Pour autant, on ne boude pas son plaisir tout du long, d’autant plus que la troupe de l’Opéra royal montre une cohésion éloquente, tout autant qu’un niveau vocal très satisfaisant. Outre le solide Lars Arvidson, on est ainsi bluffé, par les couleurs mordantes de Miriam Treichl, sans parler des phrasés nobles et bouleversants d’Ola Eliasson. Seuls les deux rôles-titres montrent quelques faiblesses, notamment dans les passages de registre épineux au I, là où Schreker se montre le plus innovant dans son écriture verticale parsemée de détails orchestraux raffinés. Agneta Eichenholz (Grete) est ainsi plusieurs fois en délicatesse avec son placement de voix, occasionnant quelques faussetés dans les attaques, heureusement plus rares ensuite quand la voix mieux posée s’éclaire de l’ivresse du chant néo-wagnérien, aux II et III. Daniel Johansson (Fritz) souffre quant à lui d’une tessiture insuffisante dans l’aigu, qui occasionne une émission étroite et forcée, là aussi compensée par des graves splendides et une belle composition dramatique. Les chœurs, bien préparés, se montrent à la hauteur de l’événement, mais c’est surtout la direction de Stefan Blunier qui nous emporte par son geste néo-romantique, tournant Schreker vers ses influences wagnériennes – à l’inverse de la direction élégante et piquante de Sebastian Weigle à Francfort en début d’année. On gagne, par l’opposition des pupitres, en vision dramatique ce que l’on perd en subtilité dans les parties apaisées, moins abouties en comparaison.

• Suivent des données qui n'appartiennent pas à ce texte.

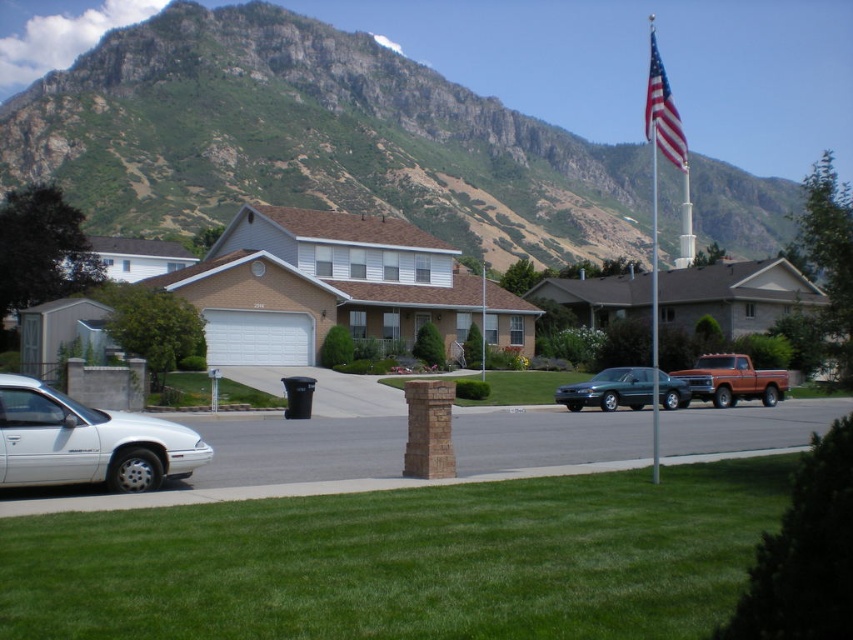 Is point (346, 188) closer to camera compared to point (567, 560)?

No, (346, 188) is behind (567, 560).

Is green rocky mountain at upper center bigger than green grass at lower center?

Yes, green rocky mountain at upper center is bigger than green grass at lower center.

Is point (645, 248) closer to camera compared to point (225, 579)?

No, it is not.

Identify the location of green rocky mountain at upper center. (311, 140).

Can you confirm if green rocky mountain at upper center is shorter than metallic flag pole at center?

Incorrect, green rocky mountain at upper center's height does not fall short of metallic flag pole at center's.

Between green rocky mountain at upper center and metallic flag pole at center, which one appears on the left side from the viewer's perspective?

From the viewer's perspective, green rocky mountain at upper center appears more on the left side.

You are a GUI agent. You are given a task and a screenshot of the screen. Output one action in this format:
    pyautogui.click(x=<x>, y=<y>)
    Task: Click on the green rocky mountain at upper center
    Image resolution: width=853 pixels, height=640 pixels.
    Given the screenshot: What is the action you would take?
    pyautogui.click(x=311, y=140)

At what (x,y) coordinates should I click in order to perform the action: click on green rocky mountain at upper center. Please return your answer as a coordinate pair (x, y). The width and height of the screenshot is (853, 640). Looking at the image, I should click on (311, 140).

Is green grass at lower center smaller than green matte sedan at center?

Actually, green grass at lower center might be larger than green matte sedan at center.

Describe the element at coordinates (404, 561) in the screenshot. This screenshot has width=853, height=640. I see `green grass at lower center` at that location.

In order to click on green grass at lower center in this screenshot , I will do `click(404, 561)`. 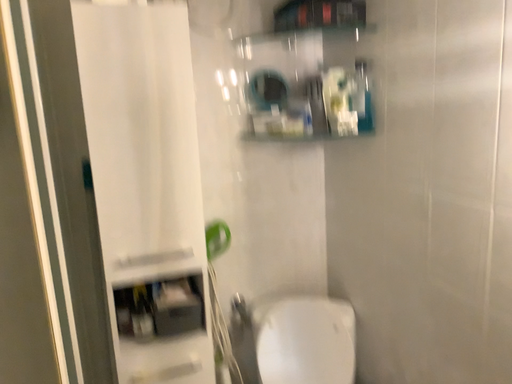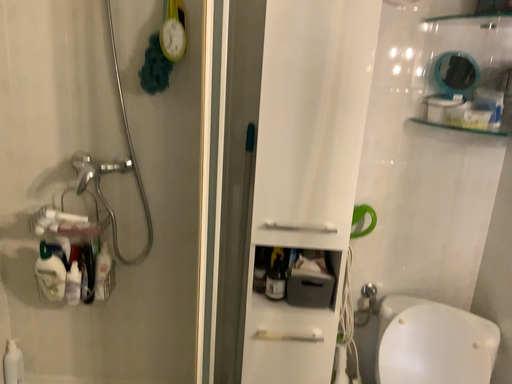 Question: How did the camera likely rotate when shooting the video?

Choices:
 (A) rotated right
 (B) rotated left

Answer: (B) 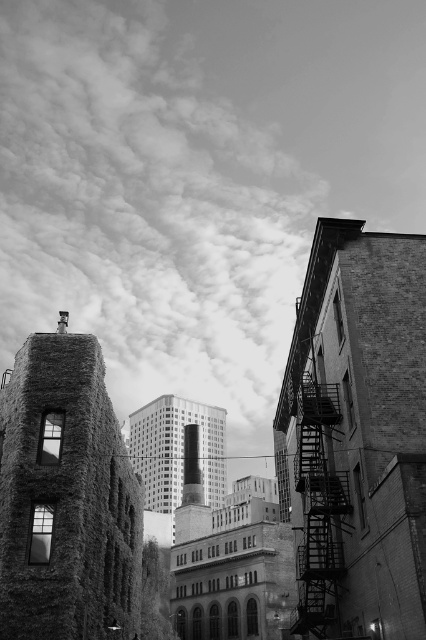 Looking at the cloudy sky at upper center and the metallic fire escape at right, which one covers a wider area in the image?

The cloudy sky at upper center covers a wider area in the image because its width is larger than that of the metallic fire escape at right.

You are an architect analyzing this urban scene. You need to determine which structure is shorter between the brick wall at right and the smooth concrete building at center based on their heights. Which one is shorter?

The brick wall at right is not as tall as the smooth concrete building at center, so the brick wall at right is shorter.

You are a photographer planning to capture a wide shot of the urban scene described. You want to ensure that both the cloudy sky at upper center and the rustic stone tower at left are visible in your frame. Based on their positions, which object should you prioritize keeping centered to avoid cropping either one?

The cloudy sky at upper center is positioned on the left side of rustic stone tower at left. To ensure both are visible without cropping, prioritize centering the rustic stone tower at left since the cloudy sky at upper center is already aligned to its left, allowing it to naturally fit within the frame. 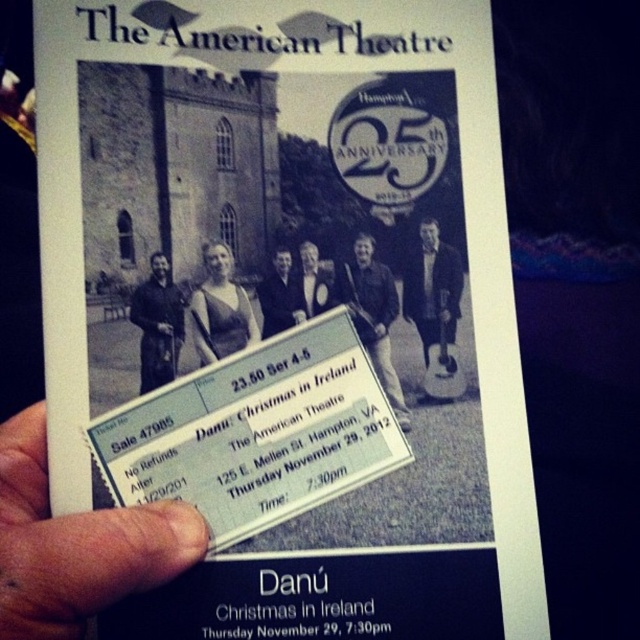 Question: Does matte black guitar at center have a lesser width compared to dark blue suit at center?

Choices:
 (A) no
 (B) yes

Answer: (A)

Question: Which point is closer to the camera taking this photo?

Choices:
 (A) (60, 557)
 (B) (220, 310)
 (C) (272, 300)

Answer: (A)

Question: Which object is farther from the camera taking this photo?

Choices:
 (A) dark brown leather jacket at left
 (B) dark blue suit at center
 (C) matte black dress at center
 (D) matte black guitar at center

Answer: (D)

Question: Does black leather jacket at center have a smaller size compared to dark blue suit at center?

Choices:
 (A) no
 (B) yes

Answer: (A)

Question: Estimate the real-world distances between objects in this image. Which object is farther from the dark blue suit at center?

Choices:
 (A) flesh-toned skin at lower left
 (B) black leather jacket at center

Answer: (A)

Question: Can you confirm if flesh-toned skin at lower left is positioned above black leather jacket at center?

Choices:
 (A) yes
 (B) no

Answer: (B) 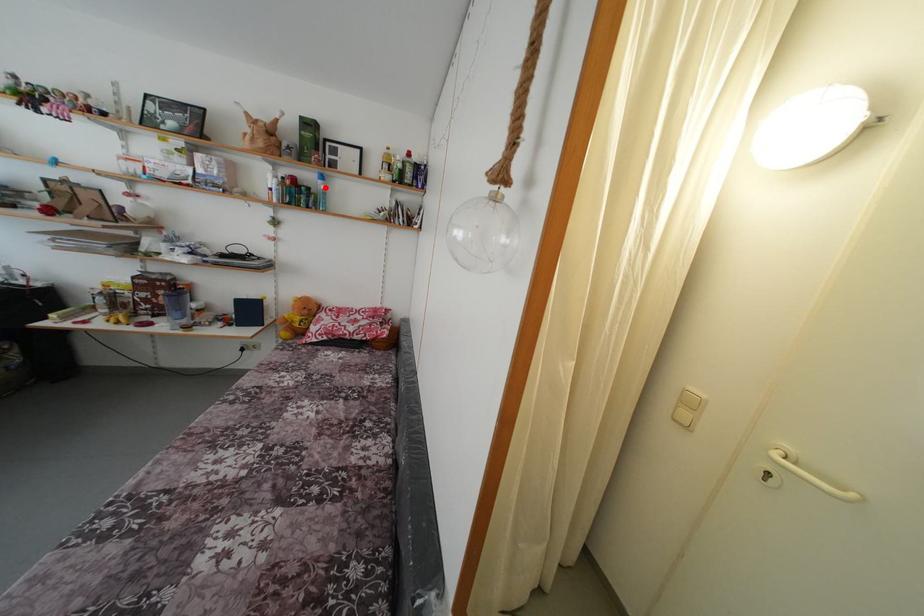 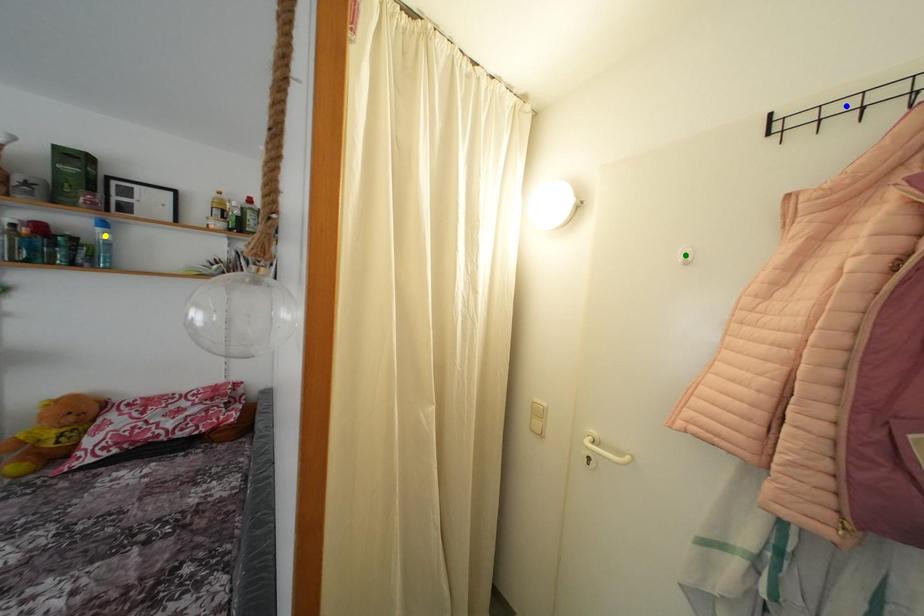 Question: I am providing you with two images of the same scene from different viewpoints. A red point is marked on the first image. You are given multiple points on the second image. Which spot in image 2 lines up with the point in image 1?

Choices:
 (A) green point
 (B) blue point
 (C) yellow point

Answer: (C) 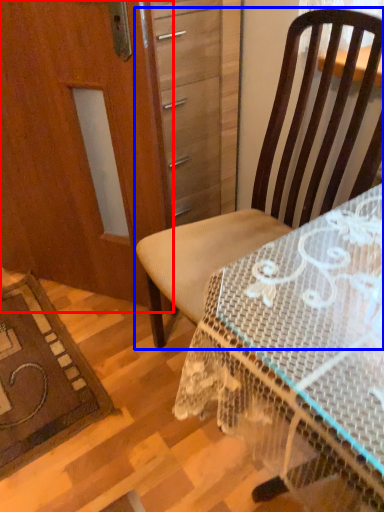 Question: Which object is further to the camera taking this photo, screen door (highlighted by a red box) or chair (highlighted by a blue box)?

Choices:
 (A) screen door
 (B) chair

Answer: (A) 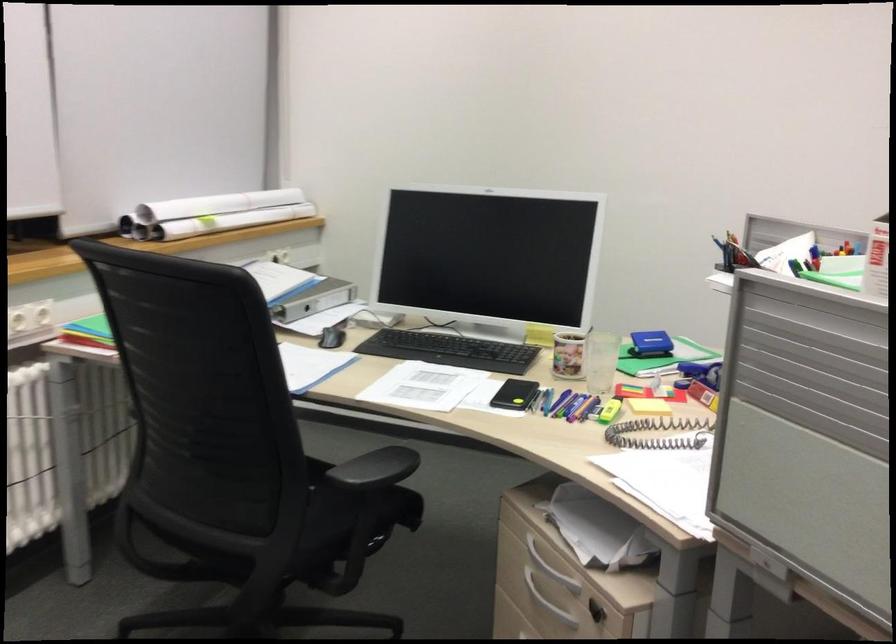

Un spectacle globalement réussi à savourer sans modération, si vous êtes de passage à Stockholm: même s’il faudra lire le livret avant le spectacle, faute de surtitres en anglais, on ne manquera pas d’admirer les splendeurs de cette belle maison, dont les plafonds peints par le toujours surprenant Carl Larsson (1853-1919).